When it comes to choosing the right sunscreen, understanding all the acronyms — SPF, UVA, UVB — and whether there is a magic number can mean the difference between a pleasant sunny day, a painful sunburn, or worse — skin cancer.
Many people are unsure what SPF means, other than a higher number is better. SPF stands for Sun Protection Factor, and it explains how much protection you’ll get from certain types of the sun’s ultraviolet radiation.
To help you choose the best sunscreen, consider these important aspects.
Why you should wear sunscreen
At the most basic level, sunscreen protects your skin from the sun, helping to prevent skin cancer. This is the most common type of cancer, and according to the American Cancer Society, skin cancer is largely preventable.
“There are more than 5 million skin cancer cases that are diagnosed annually and many could be prevented by protecting skin from excessive sun exposure and not using indoor tanning devices,” the ACS says.
Beyond cancer, protecting your skin from the sun will prevent painful sunburns that make it difficult to function. Sunburns can increase the risk of skin damage, including wrinkles, spots and even melanoma.
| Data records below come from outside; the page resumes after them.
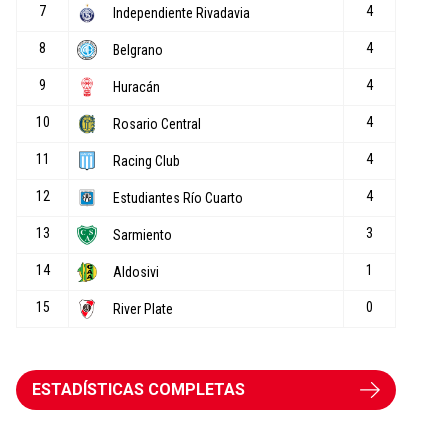
ESTADÍSTICAS COMPLETAS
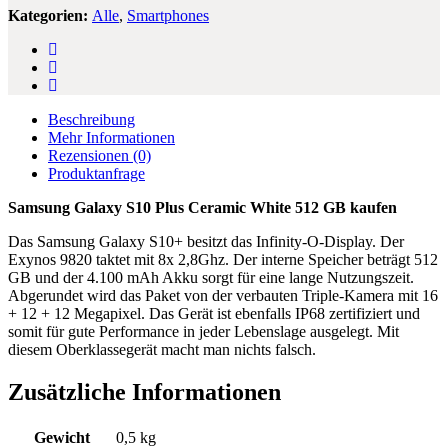
Kategorien:
Alle
,
Smartphones
Beschreibung
Mehr Informationen
Rezensionen
(0)
Produktanfrage
Samsung Galaxy S10 Plus Ceramic White 512 GB kaufen
Das Samsung Galaxy S10+ besitzt das Infinity-O-Display. Der
Exynos 9820 taktet mit 8x 2,8Ghz. Der interne Speicher beträgt 512
GB und der 4.100 mAh Akku sorgt für eine lange Nutzungszeit.
Abgerundet wird das Paket von der verbauten Triple-Kamera mit 16
+ 12 + 12 Megapixel. Das Gerät ist ebenfalls IP68 zertifiziert und
somit für gute Performance in jeder Lebenslage ausgelegt. Mit
diesem Oberklassegerät macht man nichts falsch.
Zusätzliche Informationen
Gewicht
0,5 kg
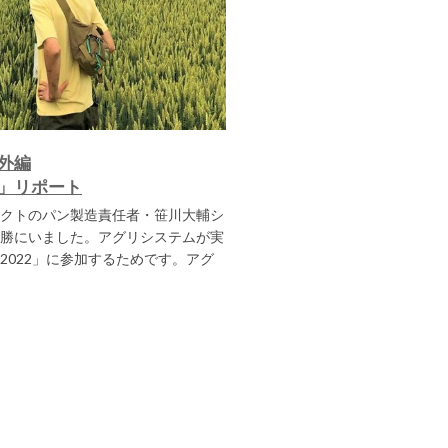
外編
」リポート
クトのパン製造責任者・笹川大輔シ
勝にいました。アグリシステムが実
2022」に参加するためです。アグ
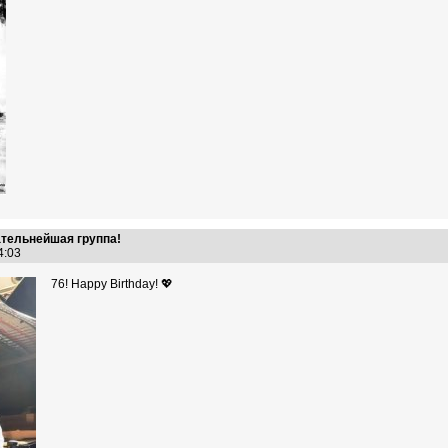
ательнейшая группа!
54:03
76! Happy Birthday! 💖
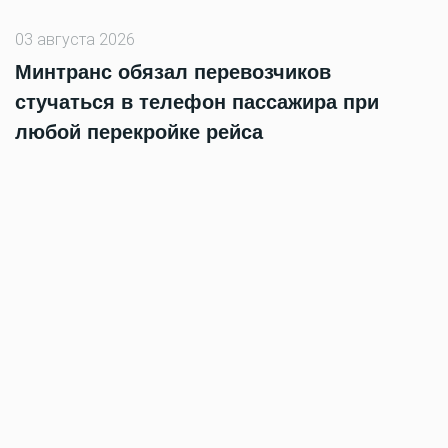
03 августа 2026
Минтранс обязал перевозчиков
стучаться в телефон пассажира при
любой перекройке рейса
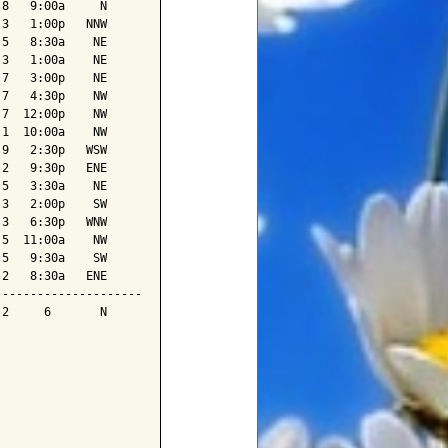
8   9:00a     N

3   1:00p   NNW

5   8:30a    NE

3   1:00a    NE

7   3:00p    NE

7   4:30p    NW

7  12:00p    NW

1  10:00a    NW

9   2:30p   WSW

2   9:30p   ENE

5   3:30a    NE

3   2:00p    SW

3   6:30p   WNW

5  11:00a    NW

5   9:30a    SW

2   8:30a   ENE

--------------------

2     6       N
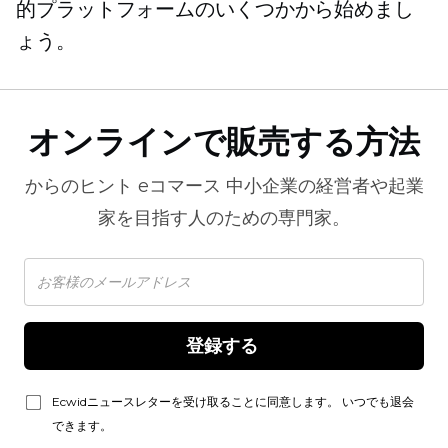
的プラットフォームのいくつかから始めまし
ょう。
オンラインで販売する方法
からのヒント
eコマース
中小企業の経営者や起業
家を目指す人のための専門家。
登録する 
Ecwidニュースレターを受け取ることに同意します。 いつでも退会
できます。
The difference between UVA and UVB rays
Ultraviolet radiation, in the form of UVA and UVB rays, is sunlight that penetrates the atmosphere and damages your skin, eyes and immune system, according to the Skin Cancer Foundation.
UVA rays are less intense but more common than UVB rays. Despite changing temperatures, UVA rays are about the same intensity throughout the year and can penetrate clouds and glass.
“UVA is the dominant tanning ray, and we now know that tanning, whether outdoors or in a salon, causes cumulative damage over time,” the SCS says. “A tan results from injury to the skin's DNA; the skin darkens in an imperfect attempt to prevent further DNA damage. These imperfections, or mutations, can lead to skin cancer.”
UVB rays are the major cause of sunburns and have varying levels of intensity throughout the day and year, and in different locations. They do not penetrate glass, but “UVB rays can burn and damage your skin year-round, especially at high altitudes and on reflective surfaces such as snow or ice, which bounce back up to 80 percent of the rays so that they hit the skin twice,” the SCS says.
What SPF means
SPF refers to protection from UVB rays, the primary cause of sunburns.
“When applying an SPF 30 sunscreen correctly, you get the equivalent of 1 minute of UVB rays for each 30 minutes you spend in the sun,” says the American Cancer Society.
The ACS recommends using sunscreen with broad-spectrum protections, which means it protects against both UVA and UVB rays. It encourages people to use at least SPF 30 and says anything below SPF 15 does not protect against skin cancer or early skin aging.
SPF doesn’t matter if sunscreen is applied improperly. The American Academy of Dermatology advises generously applying sunscreen at least 15 minutes in advance to give your skin time to absorb it, otherwise, you will not be protected.
Adults generally need at least one ounce of sunscreen, “about the amount you can hold in your palm,” the AAD says, and should reapply every two hours or immediately after swimming or sweating excessively.
“People who get sunburned usually didn't use enough sunscreen, didn't reapply it after being in the sun, or used an expired product,” the AAD says. “Your skin is exposed to the sun's harmful UV rays every time you go outside, even on cloudy days and in the winter. So whether you are on vacation or taking a brisk fall walk in your neighborhood, remember to use sunscreen.”
So, what is the magic number?
It’s up to you. While SPF 30 is the lowest recommended number, you may choose to go higher when spending more time in the sun. One thing experts agree upon is people should protect themselves from the sun every day, not just in summer.